I tried disabling/enabling the wireless connection, I disabled the adapter in Device Manager, and I also physically turned the wireless switch off and on. Again, same result. It finds the network, connects to it, gets an IP, but... nothing more.

I also ran WinsockXP Fix, but that didn't fix it.

Additionally, I updated the Intel 2200BG drivers, I tried reverting back to older drivers, I looked in the device settings for anything to do with power management (but couldn't find anything as far as it powering down the adapter upon hibernation or anything like that). I also looked through my BIOS settings to see if there were any such settings, but I didn't find anything related to my wireless network adapter. Finally, I disabled the Windows Firewall, just to be sure.
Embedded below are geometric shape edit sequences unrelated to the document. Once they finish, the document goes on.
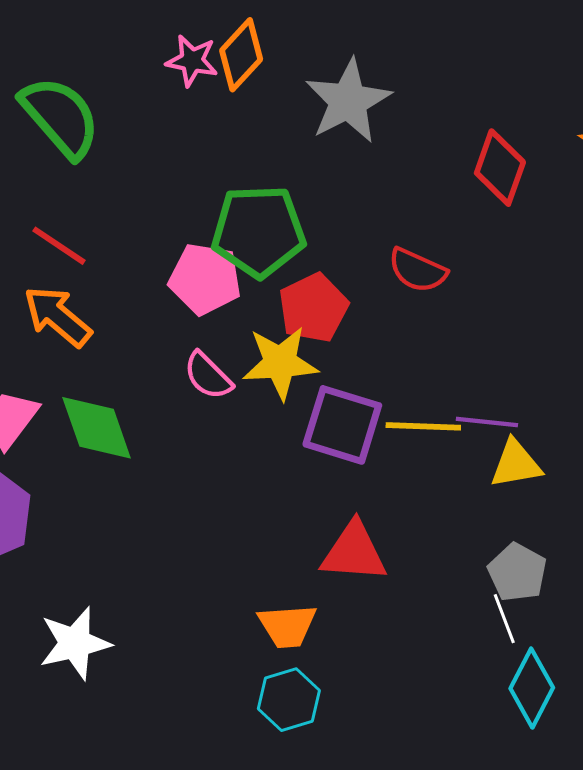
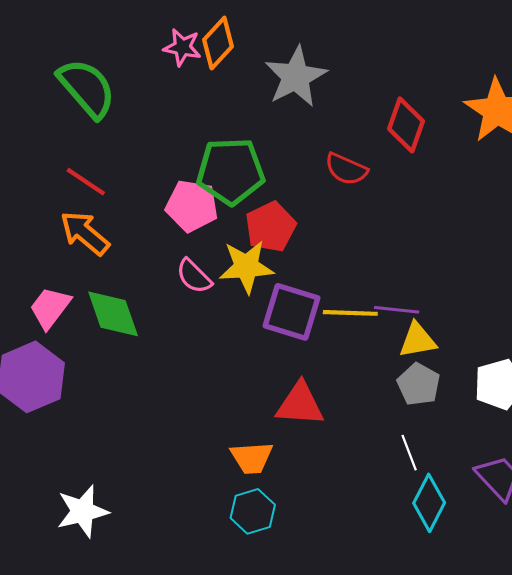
red semicircle: (418, 270) -> (346, 169), moved
gray pentagon: (517, 572) -> (419, 384), moved
white star: (75, 643) -> (83, 511), moved

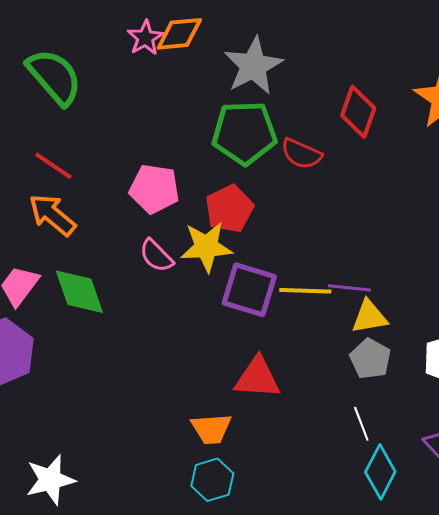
orange diamond: (218, 43) -> (179, 34), turned 42
pink star: (182, 47) -> (145, 38), turned 30
green pentagon: (231, 171) -> (244, 133), moved

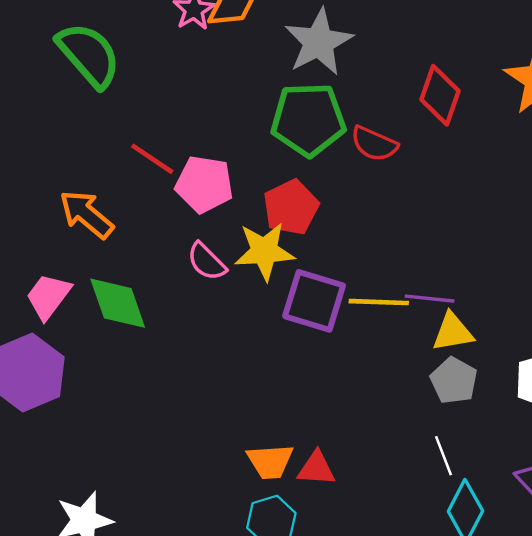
red line: (53, 166) -> (152, 159), moved
red triangle: (257, 378) -> (316, 468), moved, size x0.7

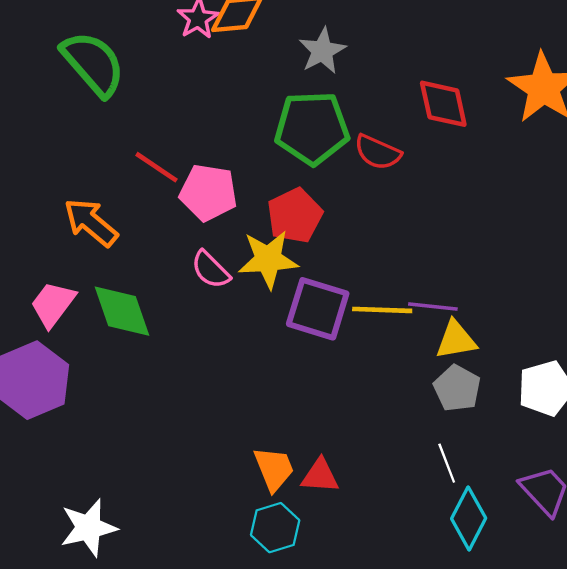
gray star: (319, 42) -> (322, 51), size x0.7
red diamond: (440, 95) -> (443, 104), turned -32
orange trapezoid: (270, 462) -> (274, 469), turned -108

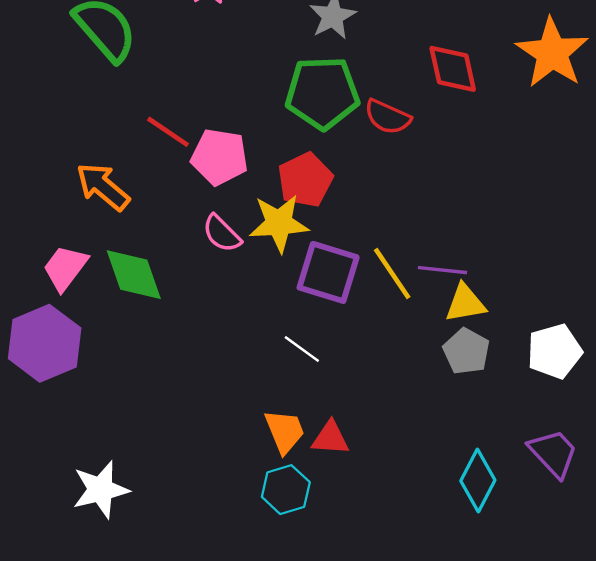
yellow line: (382, 310) -> (392, 274), turned 54
white line: (447, 463) -> (302, 349), moved, turned -33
So I'm lost! I don't understand how the computer can see the wireless network, connect to it, get an IP address, and yet not be able to ping the router anymore or log on to the Internet! It is definitely caused by hibernating or going on standby, and it's always fixed by rebooting, so it's certainly not a permanent problem.

If anybody has any ideas, I would love to hear them! This is pretty maddening, as I love to use standby and hibernate, but it's real frustrating to lose your wireless connection upon resuming.

Thanks for any help you can offer!

Luke


----------



## TerryNet (Mar 23, 2005)

I have a Dell laptop with the same wireless adapter. Sometimes when I come out of hibernation the wireless connection works and sometimes not. If I don't want to take the chance of having to reboot I switch the wireless off before hibernating. I've never used Standby on that computer.

When Standby or hibernation don't work as desired I just don't use them. There are other issues I'd rather fight.

Try the trick of switching the wireless off or disabling the connection; you're not likely to find a real solution.


----------



## imekul (Oct 14, 2007)

That's a good idea. I think I'll try that until I can find a real fix. Thanks for bringing it up!

If anyone else has any input, please feel free to chime in. There's got to be a solution somewhere, I would think.


----------



## 0inxs0 (Feb 22, 2008)

Appears that I started getting same issue after changing my dd-wrt/router from WEP to WPA-Personal? I'm going to try the switch off wireless then hibernate. Sounds like it will work, but not a long term solution. I hope that the WEP > WPA change will get the answer 
I'll post back after testing possible solution above.


----------



## 0inxs0 (Feb 22, 2008)

http://support.microsoft.com/default.aspx?scid=kb;en-us;885293

Article ID	:	885293
Last Review	:	August 29, 2007
Revision	:	2.0

We'll see, their fix in the above article stop/start service Wireless Zero Networking doe not work


----------